Assim, não obstante a legitimidade da defesa do recorrente em pugnar pela reforma da decisão a fim de melhor atender seu constituinte, entendo, à luz dos fundamentos deduzidos no voto do eminente Relator, que, efetivamente, tal preliminar recursal não merece ser acolhida.

Ora, efetivamente, a nulidade no Processo Penal consiste em consectário aplicado pelo ordenamento jurídico a ato praticado em desrespeito a formalidades constitucionais ou legais, dentre elas, o pleno exercício do direito ao contraditório e à ampla defesa.

Assinale-se, todavia, que o Código de Processo Penal, regulando a matéria, dispõe em seu art. 563 que “Nenhum ato será declarado nulo, se da nulidade não resultar prejuízo para a acusação ou para a defesa” e também, em seu art. 566, preconiza que “Não será declarada a nulidade de ato processual que não houver influído na apuração da verdade substancial ou na decisão da causa”.

Assim, consequentemente, para que um processo venha a ser anulado em razão de falta ou deficiência de defesa técnica, necessária será a prova do efetivo prejuízo sofrido pela parte.

No caso em apreço, vislumbra-se que o réu foi regularmente assistido por advogada dativa na fase inicial do processo, tendo sido oportunizada e apresentada defesa técnica, não havendo que se falar, portanto, em nulidade processual, ainda que se possa admitir, não tenha o acusado contado com uma defesa mais detalhista, que viesse naquele momento a suscitar produção probatória específica, como oitiva de testemunhas, que eventualmente pudessem infirmar os argumentos postos em seu desfavor, ou a produção de laudo pericial, a fim de avaliar a autenticidade do vídeo em questão, não obstante se tratasse de faculdade a encargo da defesa, que poderia ou não requerer tais providências, conforme a estratégia processual adotada.
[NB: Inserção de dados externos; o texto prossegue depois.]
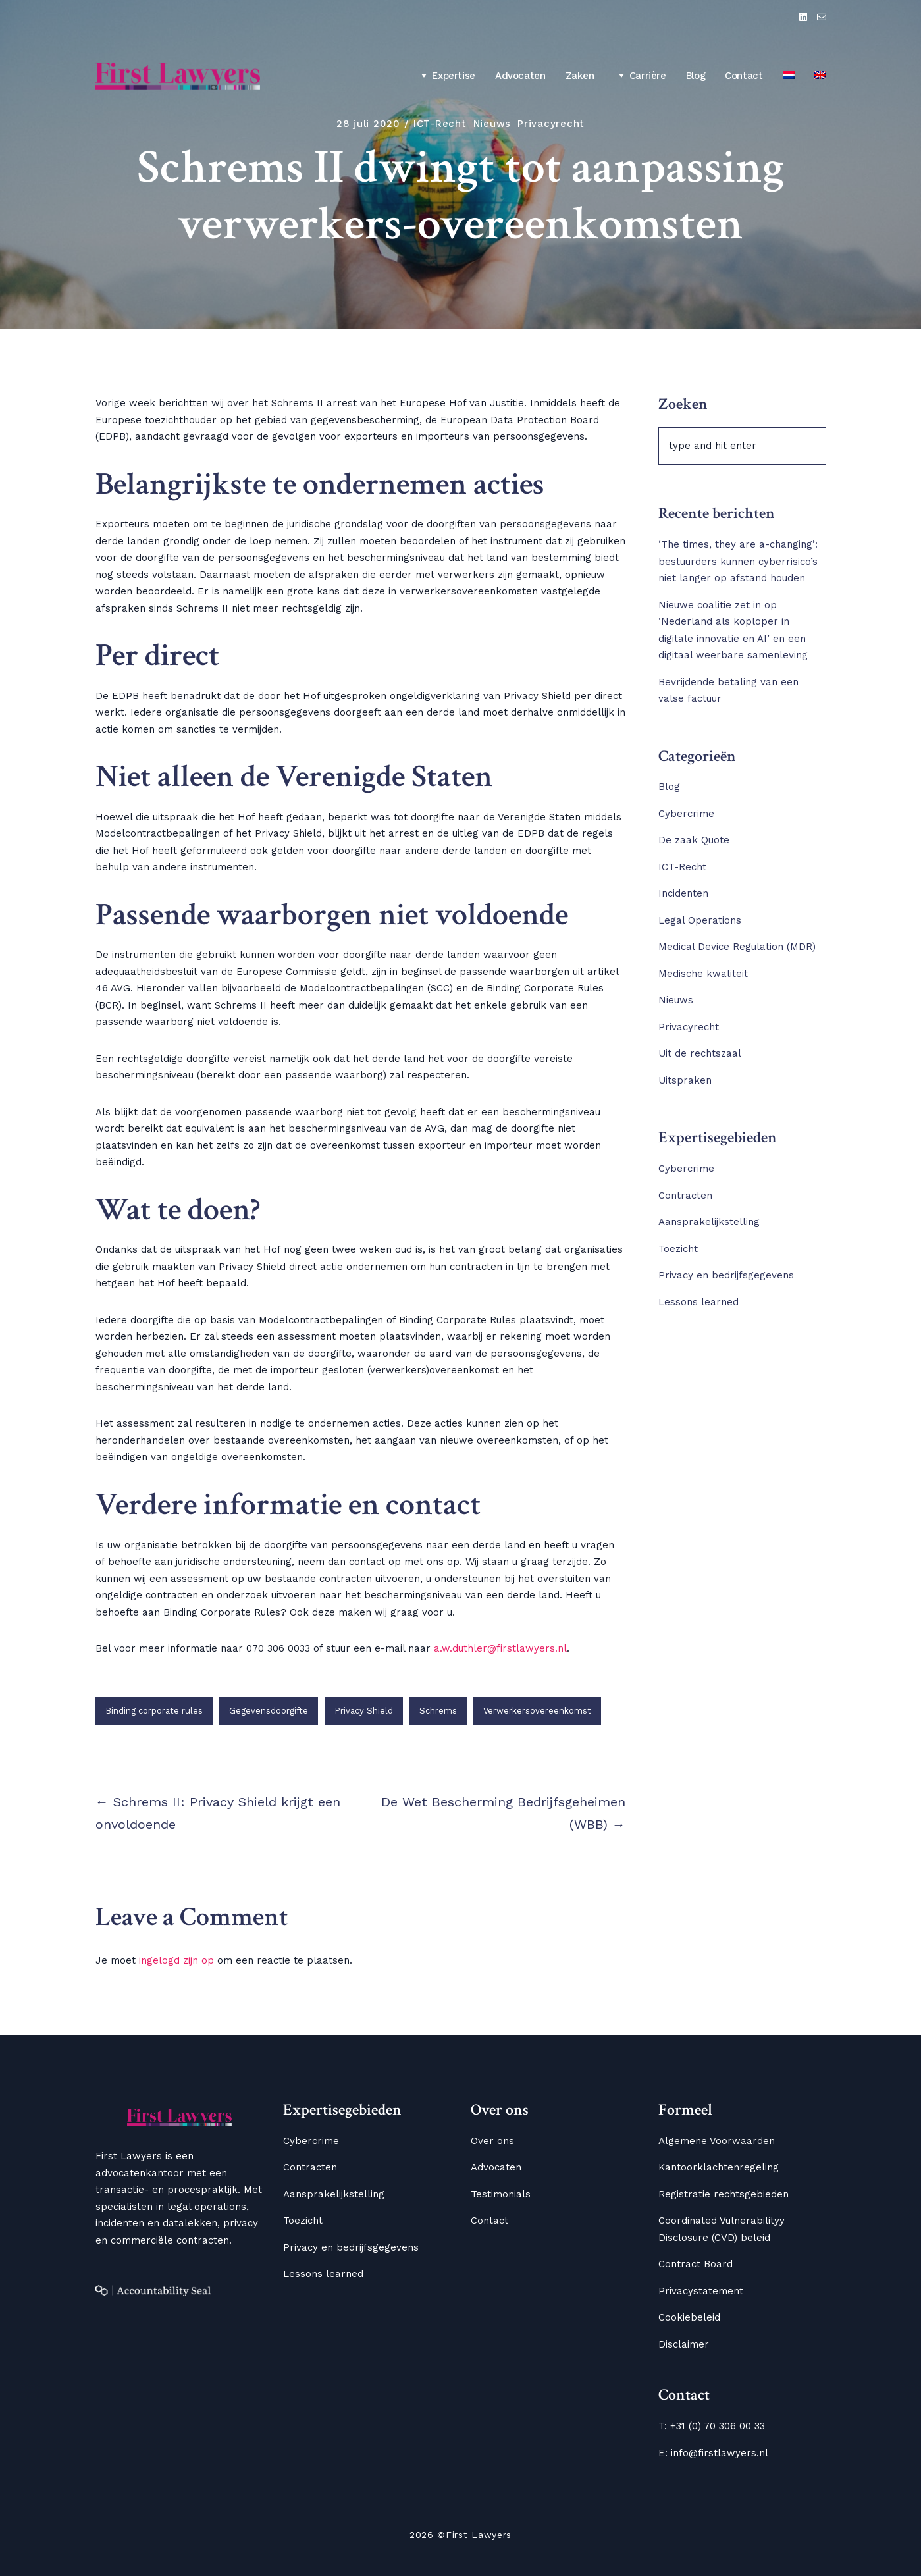 The width and height of the screenshot is (921, 2576). Describe the element at coordinates (176, 1960) in the screenshot. I see `ingelogd zijn op` at that location.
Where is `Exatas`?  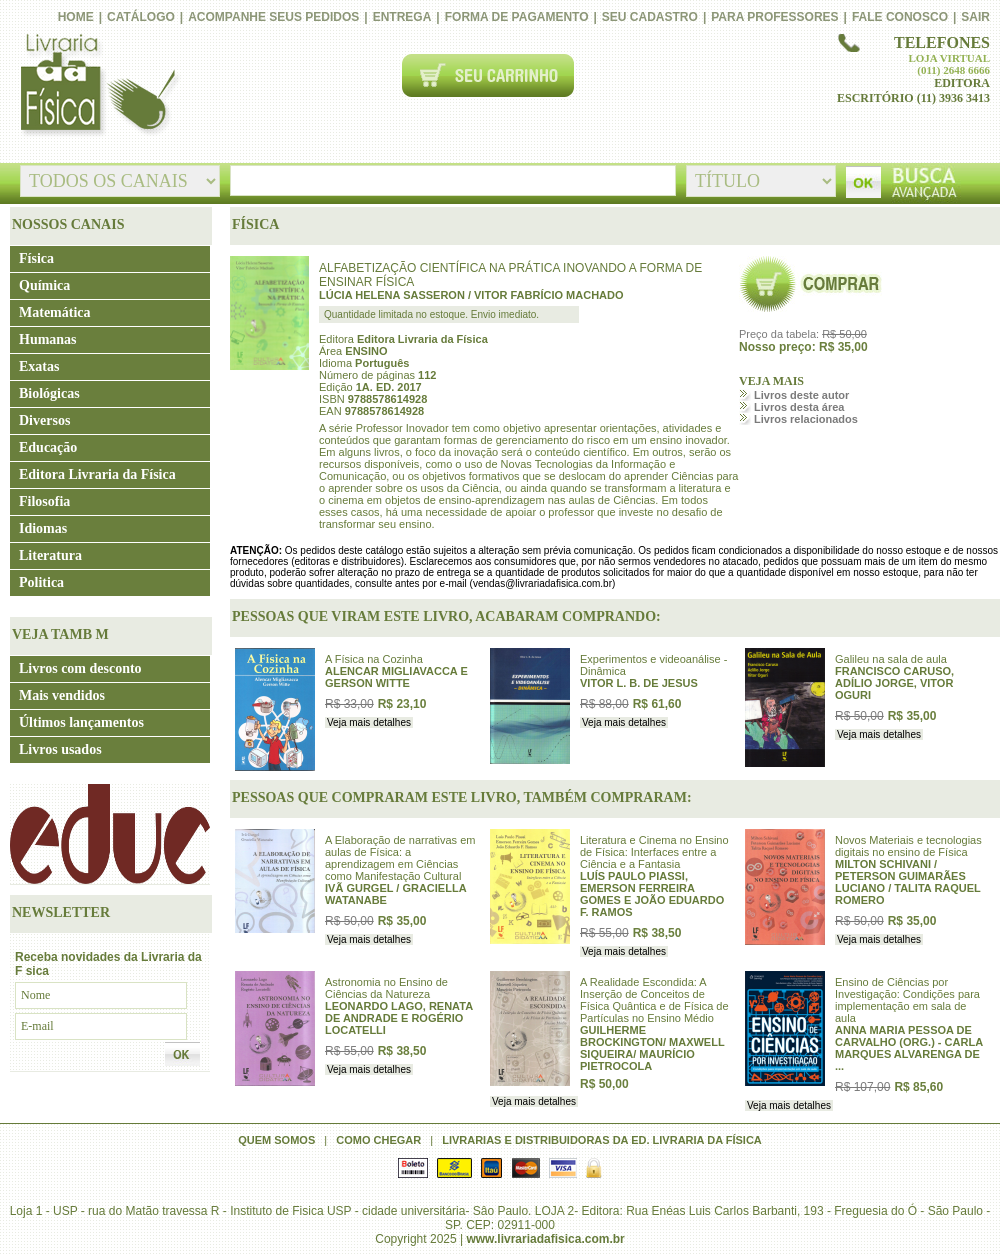 Exatas is located at coordinates (39, 366).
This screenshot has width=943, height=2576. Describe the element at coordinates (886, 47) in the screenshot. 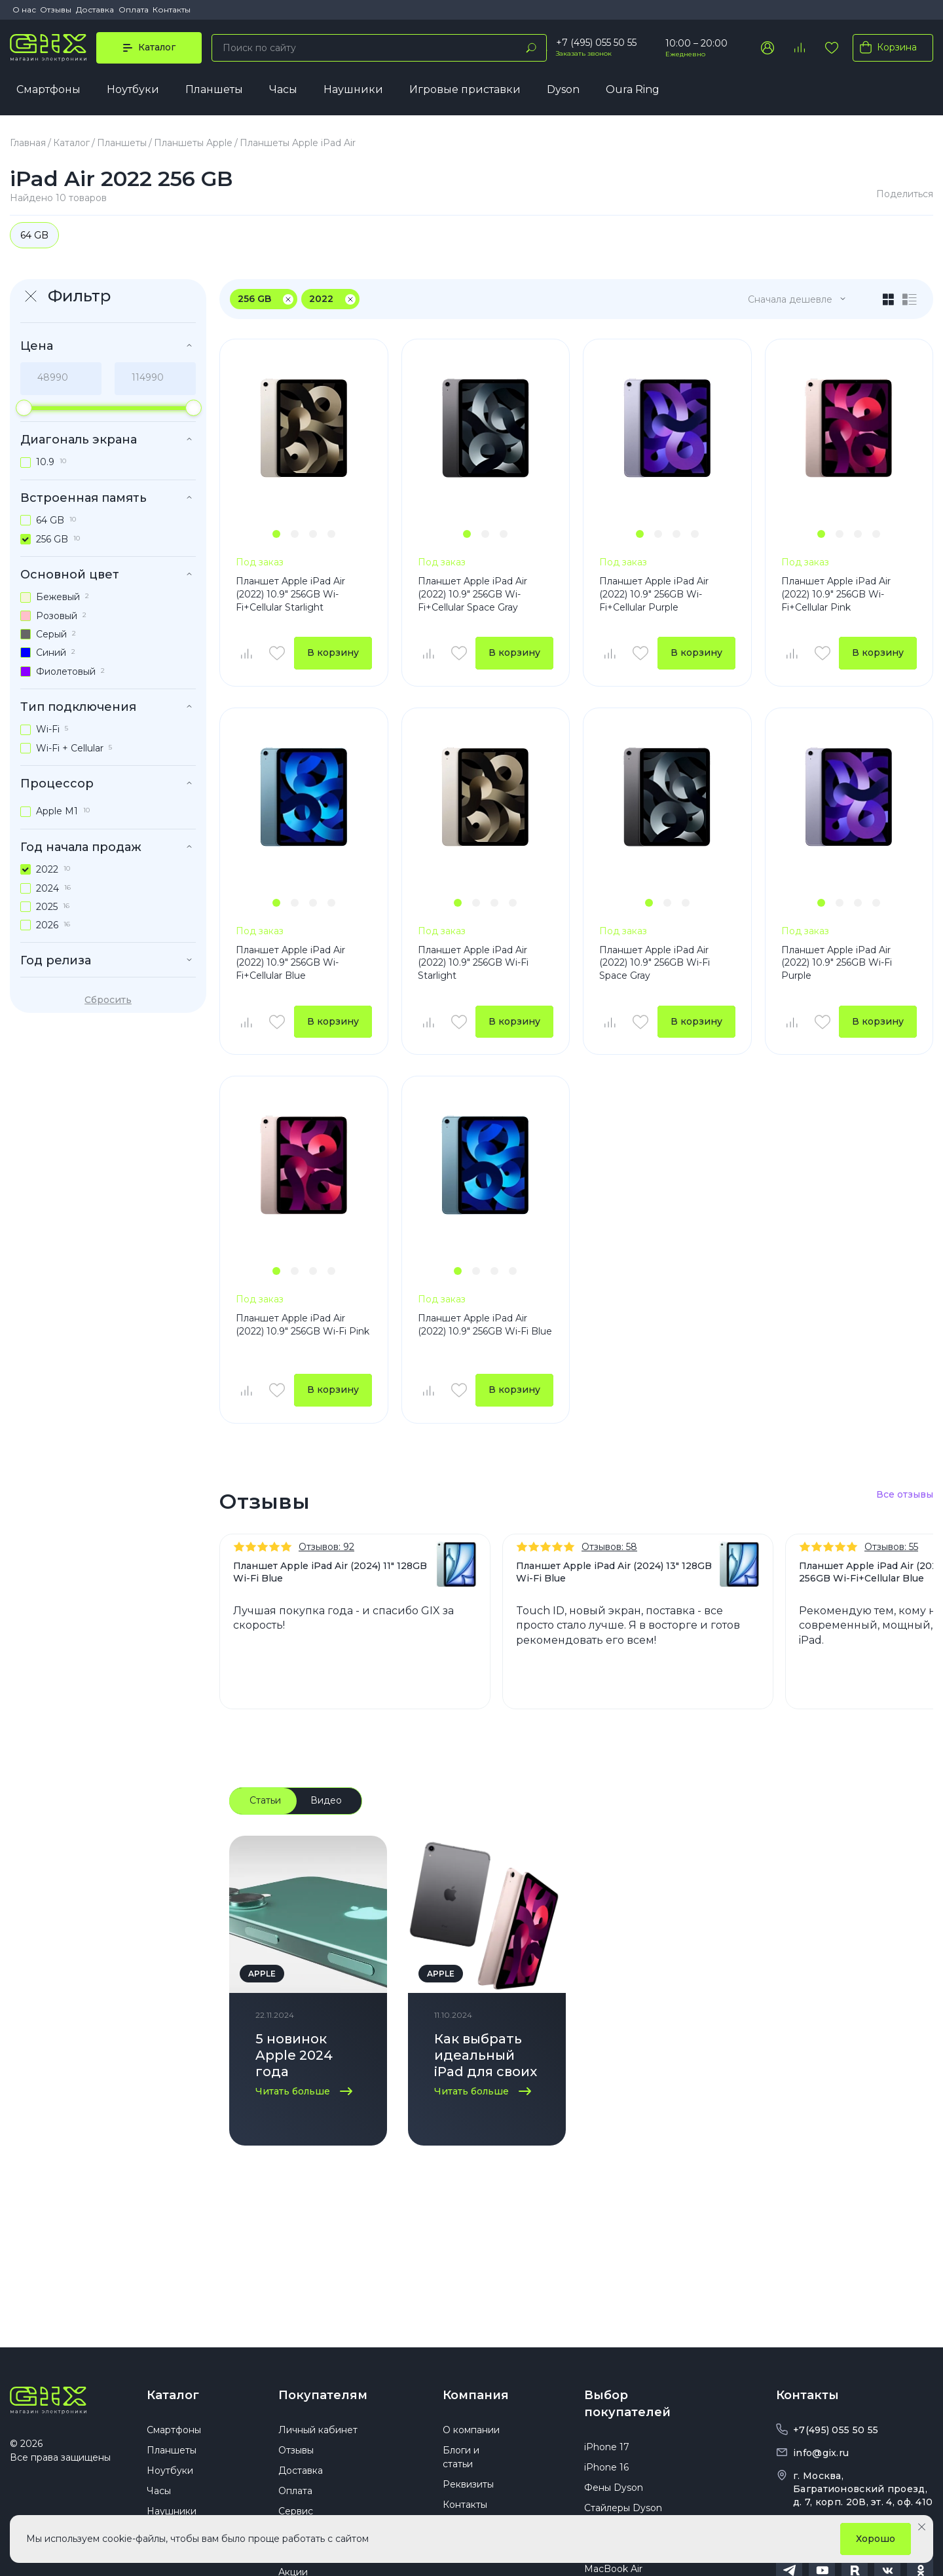 I see `Корзина` at that location.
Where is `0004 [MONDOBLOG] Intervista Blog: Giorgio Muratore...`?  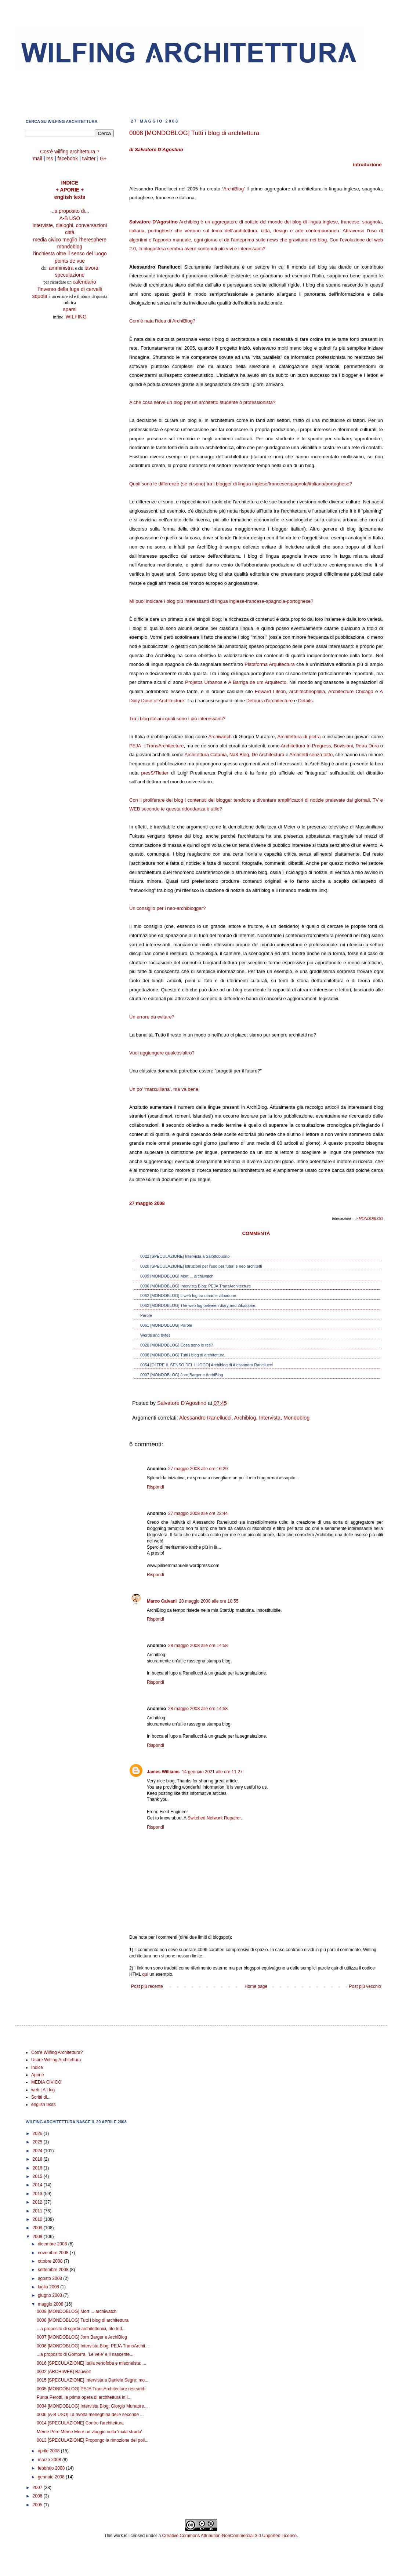 0004 [MONDOBLOG] Intervista Blog: Giorgio Muratore... is located at coordinates (92, 2406).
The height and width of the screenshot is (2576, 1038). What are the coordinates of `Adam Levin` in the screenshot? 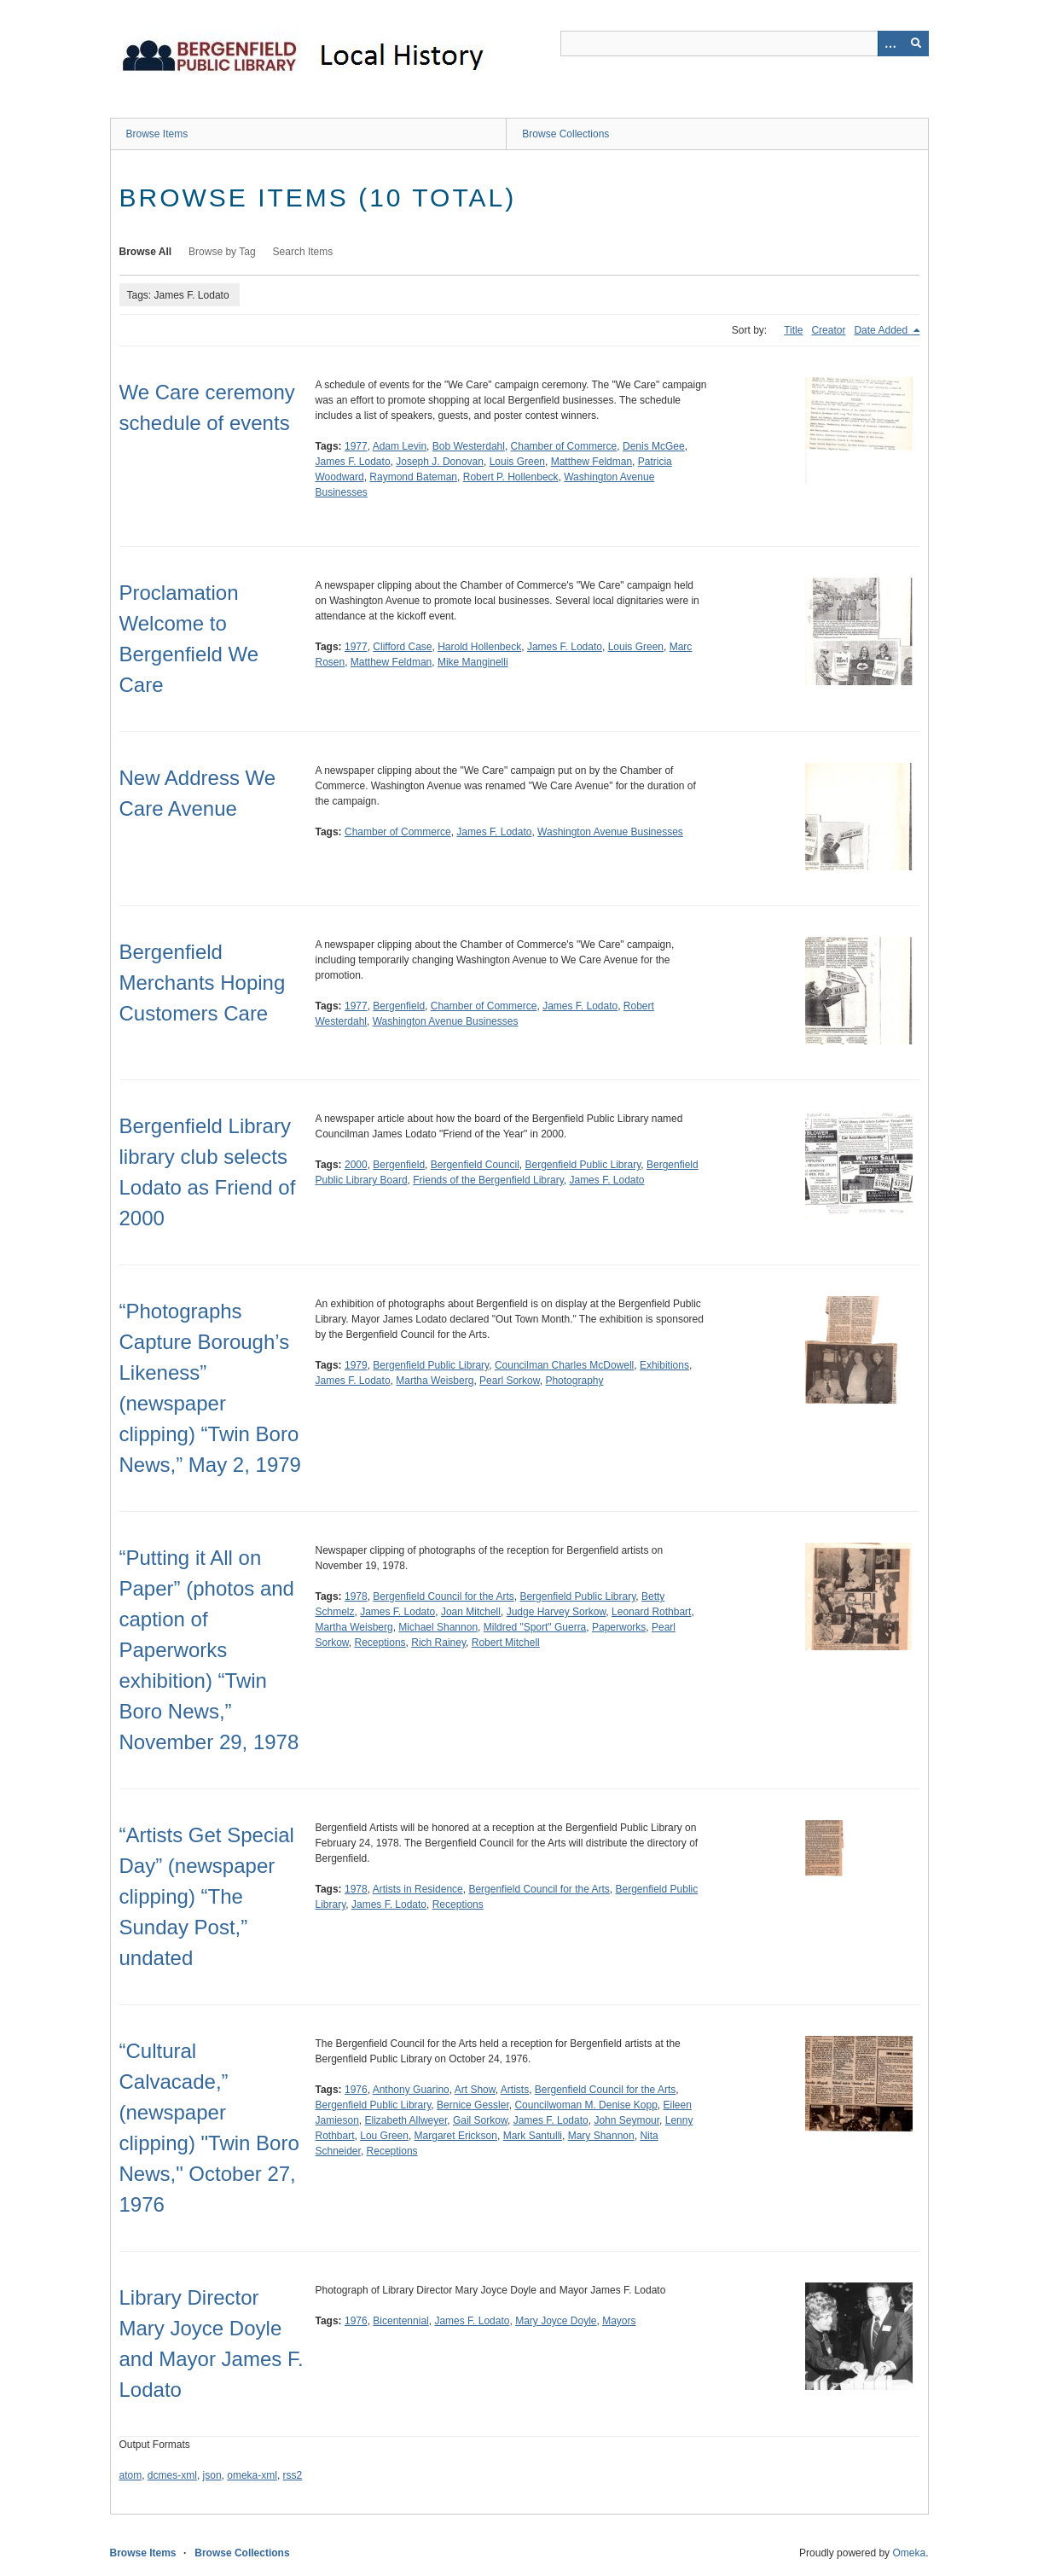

Destarte, frise-se, omissão dessa natureza, por si, não justifica o reconhecimento da nulidade do Processo, quanto mais, saliente-se, o próprio recorrente, em audiência, ao ser interrogado pela juíza em primeiro grau, confirmou a gravação do vídeo contendo alusões agressivas à honra da então candidata, realizado sob a forma de live em sua página pessoal do Facebook, onde utilizou-se de vocabulário chulo, grosseiro e obsceno para acusá-la de manter um relacionamento extraconjugal, tendo, inclusive dito que, caso as expressões utilizadas fossem dirigidas a sua filha, acharia ofensivo, e que por isso foi pedir desculpas às pessoas envolvidas.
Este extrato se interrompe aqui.